→ **WORK ITEM**
Go to the line below that has "REV PACKAGING SOLUTIONS S.R.L.", print it and each line after it exactly, and stop after the line that has "れることで、その住んでいる土地に好感が持てるよ"; leave out pictures.

══ SUPPLIED ENTRIES

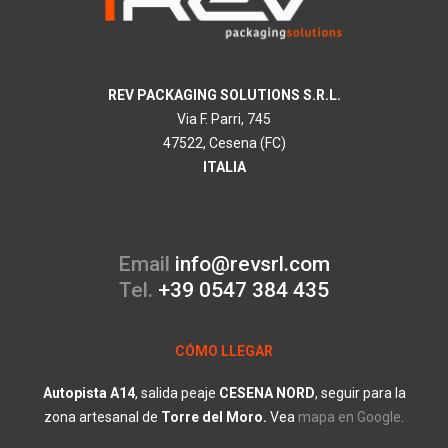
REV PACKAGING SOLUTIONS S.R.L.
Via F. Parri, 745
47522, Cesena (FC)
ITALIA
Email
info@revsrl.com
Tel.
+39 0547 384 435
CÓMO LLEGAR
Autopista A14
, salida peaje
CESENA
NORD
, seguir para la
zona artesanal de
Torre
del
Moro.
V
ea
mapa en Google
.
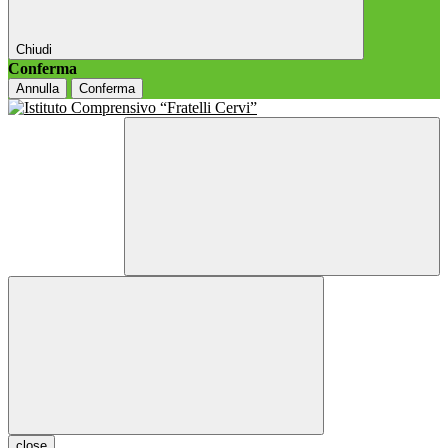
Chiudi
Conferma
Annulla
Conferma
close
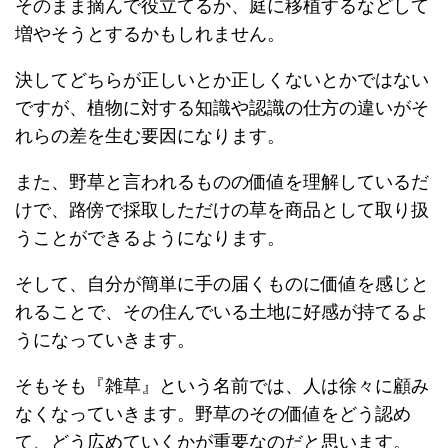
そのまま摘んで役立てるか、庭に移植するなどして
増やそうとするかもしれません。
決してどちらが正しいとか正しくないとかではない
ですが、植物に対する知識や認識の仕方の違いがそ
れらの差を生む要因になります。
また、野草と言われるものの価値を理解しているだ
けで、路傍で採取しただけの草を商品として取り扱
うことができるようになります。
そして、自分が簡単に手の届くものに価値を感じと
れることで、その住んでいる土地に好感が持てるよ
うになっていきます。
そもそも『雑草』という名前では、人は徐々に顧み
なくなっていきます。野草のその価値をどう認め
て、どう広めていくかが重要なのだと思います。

════
══ SUPPLIED ENTRIES

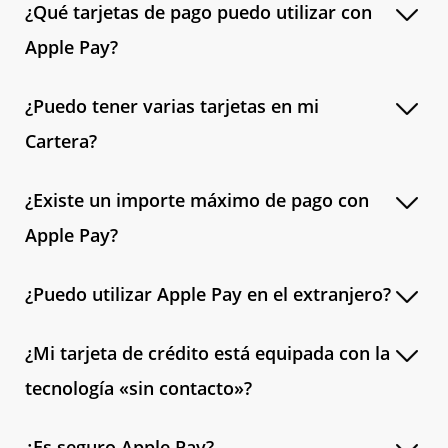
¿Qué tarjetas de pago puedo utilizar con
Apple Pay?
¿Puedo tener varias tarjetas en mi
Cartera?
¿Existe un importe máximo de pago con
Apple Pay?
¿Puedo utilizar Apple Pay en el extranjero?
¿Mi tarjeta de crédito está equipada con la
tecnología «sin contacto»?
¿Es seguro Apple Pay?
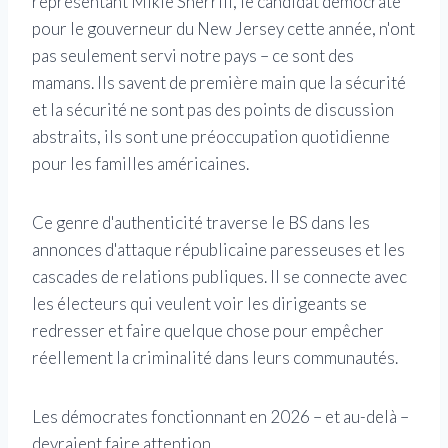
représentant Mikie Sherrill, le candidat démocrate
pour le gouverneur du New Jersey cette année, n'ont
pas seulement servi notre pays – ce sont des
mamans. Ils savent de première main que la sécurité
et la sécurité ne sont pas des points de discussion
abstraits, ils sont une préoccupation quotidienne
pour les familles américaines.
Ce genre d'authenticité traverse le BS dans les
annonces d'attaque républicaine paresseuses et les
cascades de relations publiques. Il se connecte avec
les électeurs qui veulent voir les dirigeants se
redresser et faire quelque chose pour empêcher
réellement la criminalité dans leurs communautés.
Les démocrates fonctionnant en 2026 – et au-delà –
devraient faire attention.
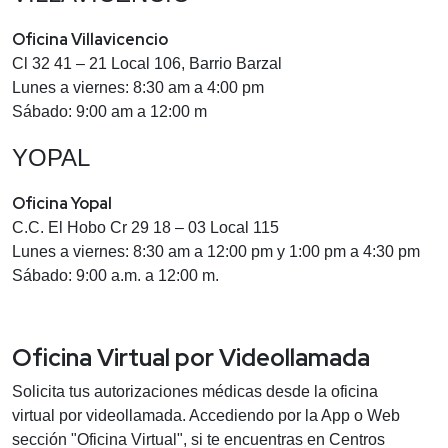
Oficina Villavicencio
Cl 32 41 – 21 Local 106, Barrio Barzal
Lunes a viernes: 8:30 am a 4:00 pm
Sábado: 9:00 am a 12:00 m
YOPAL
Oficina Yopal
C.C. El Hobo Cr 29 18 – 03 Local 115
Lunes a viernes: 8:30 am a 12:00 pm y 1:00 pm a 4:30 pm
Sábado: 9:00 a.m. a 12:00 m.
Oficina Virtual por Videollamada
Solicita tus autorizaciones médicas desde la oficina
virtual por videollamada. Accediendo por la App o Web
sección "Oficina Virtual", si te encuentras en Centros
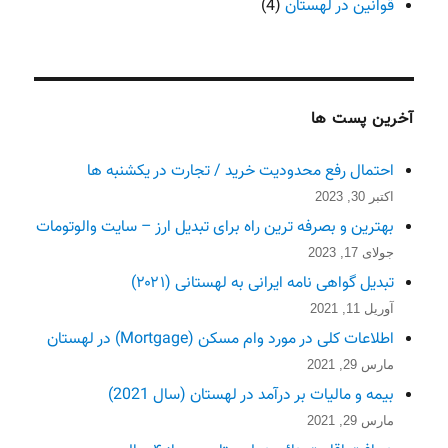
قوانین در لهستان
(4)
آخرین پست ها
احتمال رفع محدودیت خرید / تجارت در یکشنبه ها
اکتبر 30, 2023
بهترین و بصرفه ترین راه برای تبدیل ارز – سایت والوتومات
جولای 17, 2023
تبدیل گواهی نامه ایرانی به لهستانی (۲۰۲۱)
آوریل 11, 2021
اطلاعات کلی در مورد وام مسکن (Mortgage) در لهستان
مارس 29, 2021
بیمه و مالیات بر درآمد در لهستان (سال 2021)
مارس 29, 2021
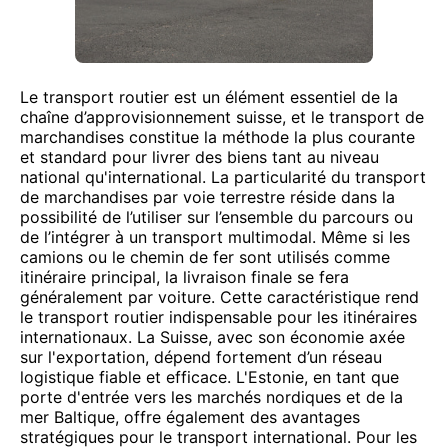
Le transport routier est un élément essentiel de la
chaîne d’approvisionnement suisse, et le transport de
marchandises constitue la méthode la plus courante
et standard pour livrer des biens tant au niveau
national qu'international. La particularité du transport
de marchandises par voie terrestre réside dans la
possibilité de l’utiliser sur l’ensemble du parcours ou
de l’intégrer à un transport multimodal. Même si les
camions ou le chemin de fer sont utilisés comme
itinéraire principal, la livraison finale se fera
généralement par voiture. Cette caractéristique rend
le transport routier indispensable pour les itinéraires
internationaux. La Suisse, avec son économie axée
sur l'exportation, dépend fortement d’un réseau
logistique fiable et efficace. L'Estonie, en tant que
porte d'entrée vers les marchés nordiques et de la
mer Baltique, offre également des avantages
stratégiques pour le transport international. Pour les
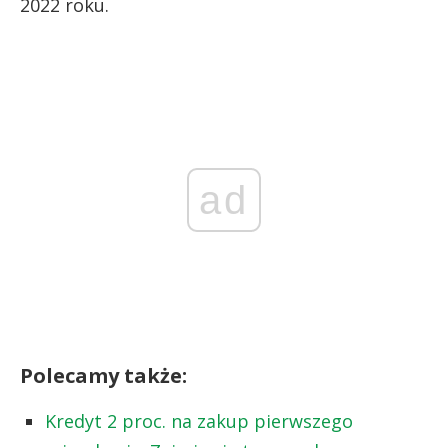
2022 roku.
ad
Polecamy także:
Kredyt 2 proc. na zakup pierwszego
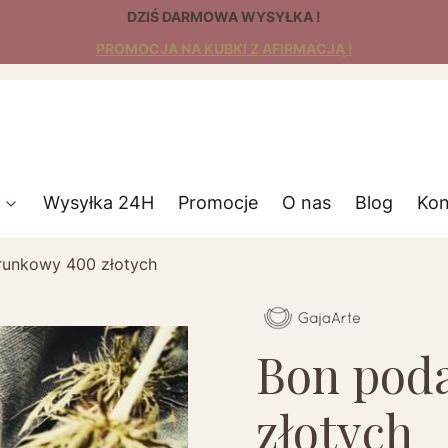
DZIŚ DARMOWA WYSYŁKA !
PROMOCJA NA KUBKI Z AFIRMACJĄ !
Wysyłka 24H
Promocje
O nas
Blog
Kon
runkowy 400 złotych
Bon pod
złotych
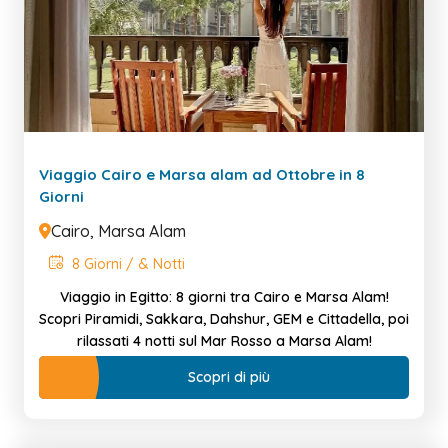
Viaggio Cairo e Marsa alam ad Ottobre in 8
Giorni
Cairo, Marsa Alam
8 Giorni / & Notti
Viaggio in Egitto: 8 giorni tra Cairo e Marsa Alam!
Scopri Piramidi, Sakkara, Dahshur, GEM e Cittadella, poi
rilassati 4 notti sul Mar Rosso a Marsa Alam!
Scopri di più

════
══ SUPPLIED ENTRIES

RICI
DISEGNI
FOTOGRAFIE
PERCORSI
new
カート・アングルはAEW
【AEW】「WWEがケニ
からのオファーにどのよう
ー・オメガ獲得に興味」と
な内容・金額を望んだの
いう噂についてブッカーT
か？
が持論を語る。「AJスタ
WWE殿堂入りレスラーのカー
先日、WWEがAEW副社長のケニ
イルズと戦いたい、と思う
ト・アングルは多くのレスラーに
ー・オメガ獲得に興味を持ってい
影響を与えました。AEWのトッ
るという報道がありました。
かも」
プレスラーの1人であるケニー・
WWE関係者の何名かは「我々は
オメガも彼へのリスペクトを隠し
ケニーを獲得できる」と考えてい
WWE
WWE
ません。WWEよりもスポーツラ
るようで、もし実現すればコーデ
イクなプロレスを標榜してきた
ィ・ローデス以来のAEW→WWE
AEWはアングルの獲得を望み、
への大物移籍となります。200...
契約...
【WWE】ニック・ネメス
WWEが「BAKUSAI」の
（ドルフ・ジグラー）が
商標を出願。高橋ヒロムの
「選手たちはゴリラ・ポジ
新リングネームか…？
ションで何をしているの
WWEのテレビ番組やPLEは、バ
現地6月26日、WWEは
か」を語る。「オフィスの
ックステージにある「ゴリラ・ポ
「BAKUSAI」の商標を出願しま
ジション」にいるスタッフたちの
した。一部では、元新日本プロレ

════

→ **RESPONSE BOX**
REV PACKAGING SOLUTIONS S.R.L.
Via F. Parri, 745
47522, Cesena (FC)
ITALIA
Email
info@revsrl.com
Tel.
+39 0547 384 435
CÓMO LLEGAR
Autopista A14
, salida peaje
CESENA
NORD
, seguir para la
zona artesanal de
Torre
del
Moro.
V
ea
mapa en Google
.
Chiudi
Conferma
Annulla
Conferma
close
そのまま摘んで役立てるか、庭に移植するなどして
増やそうとするかもしれません。
決してどちらが正しいとか正しくないとかではない
ですが、植物に対する知識や認識の仕方の違いがそ
れらの差を生む要因になります。
また、野草と言われるものの価値を理解しているだ
けで、路傍で採取しただけの草を商品として取り扱
うことができるようになります。
そして、自分が簡単に手の届くものに価値を感じと
れることで、その住んでいる土地に好感が持てるよ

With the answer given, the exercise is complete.